24 September 2015 – El Mundo
The (average) recovery currently happening in the Spanish housing sector is characterised by its uneven nature. It really depends on the area of the map you look at. You could almost say it varies by neighbourhood. That is one of the main findings from the first “Solvia Market View” report about the trends in the real estate market, prepared by Solvia and presented in Madrid by Javier García del Río, the Director General of the servicer. As the study points out, the engine of the recovery is clear: it’s Madrid.
“Madrid is setting the pace of recovery in the sector. It is ranked as the hottest market, with a significant volume of development activity, especially in the North and North-East of the city; and prices there are rising” according to the report. Besides Madrid, it is mainly Barcelona and the Costa del Sol that are showing the best signs of recovery from a real estate perspective, in the form of increases in prices, transactions and residential construction activity.
In other words: “The clean up of prices has now concluded in Madrid and Barcelona”, according to García del Río, who highlights the “demand for prime (RE)” factor when he talks about the Costa del Sol. “In other areas”, he adds “the emerging recovery in the property sector still needs to be consolidated”. And he offers advice for this to happen: “Make the product attractive to buyers” (both in terms of the price and quality of properties).
In his opinion, the real estate sector ought to know how to benefit from the “favourable wind that is blowing” at the macroeconomic level at the moment (in terms of the economy, employment, financing, etc) and “move towards a higher degree of sophistication”, with micro analysis by neighbourhood. “Before, the market was driven by supply, now it is driven by demand”, he says. In this way, García del Río talks about a positive “gentle recovery” in terms of overall prices. And he dismisses the desire for any sharp increases: “A rebound like the one we saw in 1993 would not be a good thing right now”.
These general trends set out by García del Río are already bearing fruit for Solvia. Across the country, this servicer – “which was born out of necessity” (to sell Banco Sabadell’s assets)- has seen how the sales prices of its homes increased by 3.9% between January and May 2015, with respect to the same period in 2014. Similarly, Solvia has increased its rate of sales by 1.5% and has tripled its sales of land. “We are aiming to become one of the largest real estate companies in the country, but we also want to improve awareness about the sector”, he says.

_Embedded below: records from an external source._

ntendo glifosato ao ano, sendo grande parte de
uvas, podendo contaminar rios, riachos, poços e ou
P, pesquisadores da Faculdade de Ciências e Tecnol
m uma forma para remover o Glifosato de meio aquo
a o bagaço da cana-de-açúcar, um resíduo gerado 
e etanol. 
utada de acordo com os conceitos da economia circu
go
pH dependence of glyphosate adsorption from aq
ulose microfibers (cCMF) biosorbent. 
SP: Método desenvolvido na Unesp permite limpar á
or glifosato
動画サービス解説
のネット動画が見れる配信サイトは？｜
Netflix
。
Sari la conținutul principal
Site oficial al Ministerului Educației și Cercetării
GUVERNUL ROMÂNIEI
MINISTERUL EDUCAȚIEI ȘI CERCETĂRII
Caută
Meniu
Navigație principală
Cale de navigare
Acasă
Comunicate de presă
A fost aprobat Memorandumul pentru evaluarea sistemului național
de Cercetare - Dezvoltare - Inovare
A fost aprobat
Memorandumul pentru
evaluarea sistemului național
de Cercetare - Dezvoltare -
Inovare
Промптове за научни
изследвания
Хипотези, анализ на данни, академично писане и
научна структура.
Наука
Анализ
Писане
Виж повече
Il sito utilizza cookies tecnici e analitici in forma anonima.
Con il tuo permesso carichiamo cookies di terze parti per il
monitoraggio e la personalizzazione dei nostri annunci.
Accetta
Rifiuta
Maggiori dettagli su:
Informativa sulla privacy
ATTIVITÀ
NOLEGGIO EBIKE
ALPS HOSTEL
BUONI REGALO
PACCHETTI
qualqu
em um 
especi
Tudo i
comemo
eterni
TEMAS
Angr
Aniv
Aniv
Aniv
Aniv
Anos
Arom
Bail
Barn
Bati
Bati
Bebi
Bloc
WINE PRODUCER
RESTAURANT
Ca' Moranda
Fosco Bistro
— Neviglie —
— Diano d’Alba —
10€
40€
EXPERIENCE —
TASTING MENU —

Finally, García del Río, does not hesitate in stating that “the rental market needs to grow because socially Spain needs it, above all, to drive mobility, albeit through good operators”, he specifies. At the end of 2014, Solvia estimated that the percentage of rental homes over the total residential stock amounted to 17.6% – with levels exceeding 25% in cities such as Madrid and Barcelona -. Between 2015 and 2017, rental homes are expected to account for between 20% and 30% of Spanish homes at the national level.